How to stop a special needs kid from spitting?[*]

Please scroll down for Smiley Saturday and SOOC





[*] most interesting google search question of the week


So much depends upon what kind of special needs? Is he or she 2 or 10? But even more pivotal, is the ‘why’? Why is the child spitting? Special needs, autistic or typical. I’m confident that together we could come up with a lengthy collective list, but I’m happy to make the first move.

Top of my list would be Copying. Both my boys are exceptionally good at both copying and mimicry. Like most children that begin to attend school, they come home having learned a great many things that they were previously unaware of, such as name calling, teasing, arm pit farting and a great many other egregious but thoroughly predictable habits. Exposure to typically developing peers generally has this effect.

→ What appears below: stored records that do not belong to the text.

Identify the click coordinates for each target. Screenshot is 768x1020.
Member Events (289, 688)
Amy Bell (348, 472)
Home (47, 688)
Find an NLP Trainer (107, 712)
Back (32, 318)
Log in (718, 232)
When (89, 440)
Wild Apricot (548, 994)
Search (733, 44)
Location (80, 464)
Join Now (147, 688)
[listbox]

I was very interested to watch my boys, especially the youngest, try to spit. In case you were not previously aware of it, I can assure you that the skill of spitting is just that, a skill, a skill that he lacked. There can be a great many reasons why spitting is so difficult but in my son’s case, in layperson’s terms, it was poor musculature or low muscle tone in the jaw, combined with poor lip closure as well an inability to ‘suck it up.’ This is the kind of child that drools way beyond babyhood. It’s also the kind of child who needs a great deal of therapeutic help to improve the condition as well as a great deal of positive encouragement to attempt something that is so tremendously difficult.

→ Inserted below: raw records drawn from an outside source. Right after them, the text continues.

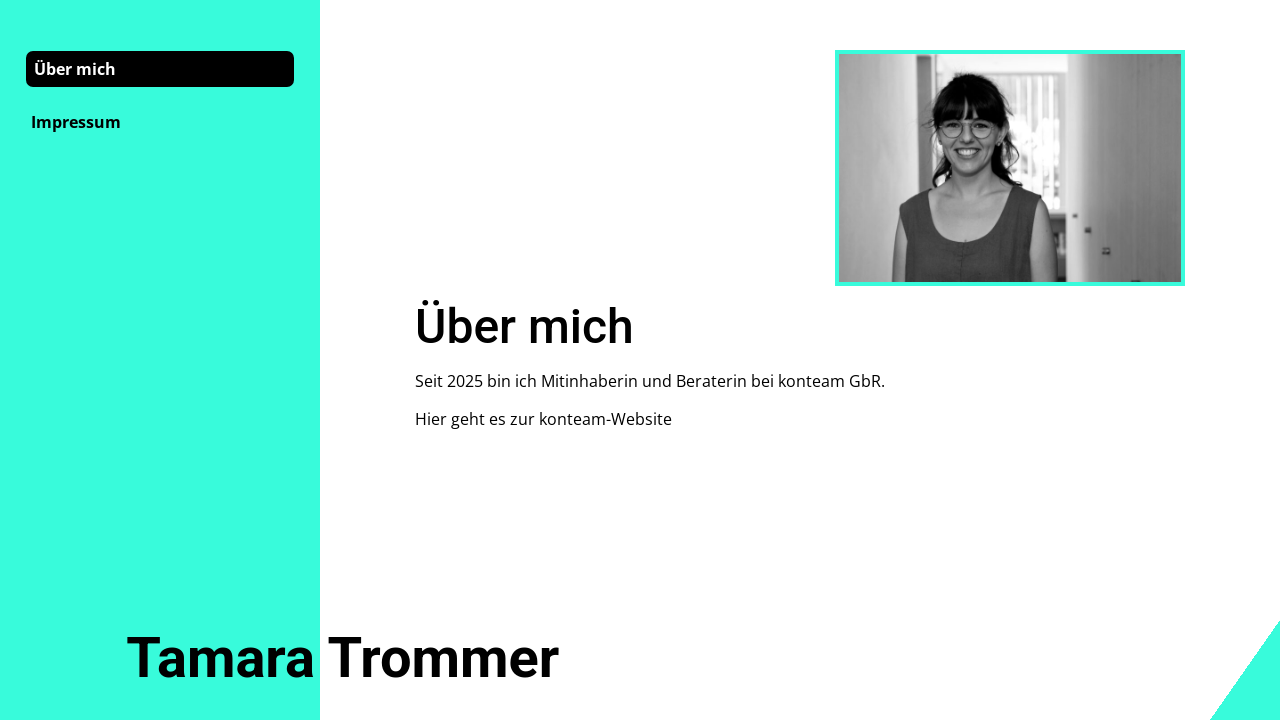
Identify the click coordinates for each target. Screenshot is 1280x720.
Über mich (75, 69)
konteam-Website (605, 419)
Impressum (76, 122)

So yes, it’s true, I’m a slacker when it comes to parenting and as soon as I caught him staring at the floor boards willing himself to spit, head hung low and waiting for gravity, I did nothing but watch silently from the side lines. I watched for days as he practiced and practiced and practiced, because these things take time and muscles don’t grow overnight. I cannot tell you how huge this is for someone who is peerless, that is to say someone without peers, groups or otherwise.

It took nearly two months but the boy was motivated, and motivation is a rare commodity indeed. I turned my blind eyes and willed him to succeed, in silence. The end result was still pretty feeble in the great scheme of the school yard hierarchy as compared with other eight year olds but he made his mark and so did his school report because such behaviour is socially unacceptable, unhygienic and terribly disgusting.

As with all new skills it took a great deal longer to teach him the last bit but everything is a trade off my friends.